Core genes and organismal phylogenetic tree

The combination of SH and AU tests makes it possible to cover a core of genes that show predominantly vertical inheritance in Roseobacter clade organisms. This study defines a set of genes giving a consistent and main phylogenetic signal as putative core genes in Roseobacter clade based on AU and SH tests. The criterion for filtering core genes was that the gene alignment supports T1 (both of AU and SH p values >0.05). Most of genes in PCoA dense region in Figure 2 are core genes. Although PCoA analysis could not reveal the exact number of core genes and some wrong trees might affect it, PCoA is a complementary method to AU and SH tests for revealing functional clusters of core genes with the advantage of visualization.

The 694 putative core genes selected belong to various functional classes, as shown in Figure S1. This core includes numerous genes in both “informational” and “operational” functional categories (Figure S1). Certainly, some “real” core genes have been possibly filtered out of our analysis due to uncertainty in analytical methods (for example, statistics test outcome is dependent on the confidence level), however, the set of retained genes provided sufficient information for establishing the main phylogenetic signal to reconstruct a reliable organismal phlylogenetic tree. The topologies identical to T1 were recovered with a dataset of putative core genes through different phylogenetic reconstruction methods (ML and NJ). The tree based on “informational genes” of the putative core genes (the dataset of sequences assigned the categories J, K, and L from the COG database) or non-JKL sequences yielded exactly the same topology as T1. The tree using a concatenation of the best conserved ribosomal protein genes in the living world, constructed with each method, also reached the same topology.

To exclude, to the extent possible, erroneous inference arising from core gene choice, we further restricted our dataset to those 632 families for which each member supported at least one of T1–T3 (both of AU and SH p values >0.05) and the gene was clustered in a PCoA dense area as shown in Figure 2. The topologies obtained with this dataset were identical with those obtained with the putative core gene dataset for each method: the ML and NJ methods, supertree, consensus and concatenation recovered the topology T1 presented in Figure 1. Thus, T1 is a significantly more likely organismal phylogenetic tree than the alternative topologies (T2 and T3).Together, these results indicate that the true phylogenetic tree exists, and provide a good explanatory hypothesis basis for the evolution of the genes under study.

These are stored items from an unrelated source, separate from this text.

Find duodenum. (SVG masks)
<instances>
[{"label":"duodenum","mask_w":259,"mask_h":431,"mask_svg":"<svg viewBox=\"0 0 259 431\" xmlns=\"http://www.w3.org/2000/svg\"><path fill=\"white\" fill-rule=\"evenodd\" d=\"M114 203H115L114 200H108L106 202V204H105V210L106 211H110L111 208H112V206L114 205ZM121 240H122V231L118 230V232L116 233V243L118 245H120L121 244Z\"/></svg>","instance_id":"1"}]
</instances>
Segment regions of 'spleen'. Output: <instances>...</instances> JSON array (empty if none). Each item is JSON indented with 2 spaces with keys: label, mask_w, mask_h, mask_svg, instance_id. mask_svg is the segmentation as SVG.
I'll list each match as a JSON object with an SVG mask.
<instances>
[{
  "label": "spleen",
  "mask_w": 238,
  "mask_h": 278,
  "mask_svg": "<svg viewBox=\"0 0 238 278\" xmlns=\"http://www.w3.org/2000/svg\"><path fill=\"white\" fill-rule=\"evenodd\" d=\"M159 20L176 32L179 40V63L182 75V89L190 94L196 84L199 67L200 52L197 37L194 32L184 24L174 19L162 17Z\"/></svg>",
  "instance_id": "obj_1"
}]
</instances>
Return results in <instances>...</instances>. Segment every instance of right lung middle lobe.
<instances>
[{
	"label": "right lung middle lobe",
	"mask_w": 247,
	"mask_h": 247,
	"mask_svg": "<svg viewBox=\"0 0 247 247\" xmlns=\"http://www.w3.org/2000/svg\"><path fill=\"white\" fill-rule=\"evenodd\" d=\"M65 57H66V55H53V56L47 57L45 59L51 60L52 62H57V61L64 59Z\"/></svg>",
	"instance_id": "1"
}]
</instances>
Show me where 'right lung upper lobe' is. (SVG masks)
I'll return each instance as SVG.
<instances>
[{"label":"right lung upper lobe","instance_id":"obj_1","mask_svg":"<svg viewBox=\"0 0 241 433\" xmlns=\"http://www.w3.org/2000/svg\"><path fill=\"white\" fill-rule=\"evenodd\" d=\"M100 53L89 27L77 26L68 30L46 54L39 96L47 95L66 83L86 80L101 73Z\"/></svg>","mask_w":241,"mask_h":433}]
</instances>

Our results from various selected dataset analyses strongly support the existence of a core of genes that has evolved mainly through vertical inheritance in Roseobacters and that carries a bona fide phylogenetic signal that can be used to retrace the evolutionary history of this organism. These core genes produce congruent phylogenies. The functions associated with the core genes are abundant in ocean metagenomics, metaproteomics and metatranstriptomics analysis [26][28]. For example, the ABC transporter systems and ribosomal proteins, chaperon GroEL, ATP synthase from OM43 clade and SAR11 were found as abundant proteins near the Oregon Coast [28]. Thus, the core contains the genes that provide essential biological functions for bacterial adaptation to ocean environments.

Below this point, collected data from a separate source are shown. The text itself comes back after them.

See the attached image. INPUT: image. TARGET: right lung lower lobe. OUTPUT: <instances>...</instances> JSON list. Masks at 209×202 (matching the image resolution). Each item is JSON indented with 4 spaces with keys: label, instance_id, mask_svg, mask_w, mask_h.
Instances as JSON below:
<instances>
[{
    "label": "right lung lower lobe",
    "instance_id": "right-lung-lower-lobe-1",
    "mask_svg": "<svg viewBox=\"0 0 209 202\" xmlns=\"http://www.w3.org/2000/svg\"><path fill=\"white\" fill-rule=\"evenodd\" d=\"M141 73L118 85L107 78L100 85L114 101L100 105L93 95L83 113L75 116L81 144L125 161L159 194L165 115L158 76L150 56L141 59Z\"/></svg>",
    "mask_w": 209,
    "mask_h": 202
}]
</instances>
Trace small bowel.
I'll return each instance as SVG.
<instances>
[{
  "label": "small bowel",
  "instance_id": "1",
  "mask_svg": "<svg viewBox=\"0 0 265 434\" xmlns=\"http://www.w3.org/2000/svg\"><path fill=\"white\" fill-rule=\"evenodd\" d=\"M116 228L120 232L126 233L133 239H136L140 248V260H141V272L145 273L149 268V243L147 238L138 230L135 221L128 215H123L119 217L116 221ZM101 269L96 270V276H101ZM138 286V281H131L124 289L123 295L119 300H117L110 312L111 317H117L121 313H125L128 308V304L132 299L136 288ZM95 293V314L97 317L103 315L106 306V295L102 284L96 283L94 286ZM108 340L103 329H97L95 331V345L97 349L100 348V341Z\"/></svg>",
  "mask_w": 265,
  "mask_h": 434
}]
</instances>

Detection of horizontally transferred genes

Phylogenomic analyses detected some genes with strongly conflicting signal within the Roseobacter clade. Incoherence between the gene tree and the putative species tree can be the result of systematic errors (such as Long Branch Attraction (LBA)) [29], or of incorrect orthology (hidden paralogy or HGT) [30]. All phylogenetic and phylogenomic analyses recover a single clade for closely related taxa of bacteria, excluding distant species with significantly different evolutionary rates. Thus, phylogenetic incongruence is unlikely due to artifacts from LBA. This incongruence is not related to methodological problems and limitations since very similar results were obtained with NJ or ML methods. Hidden paralogy is rare in single-copy gene families selected as likely orthologs (orthology establishment) under application of the reciprocal hit criterion [31]. Thus, the observed conflicts could be due to gene transfers that occur within this clade or between Roseobacter and other phyla.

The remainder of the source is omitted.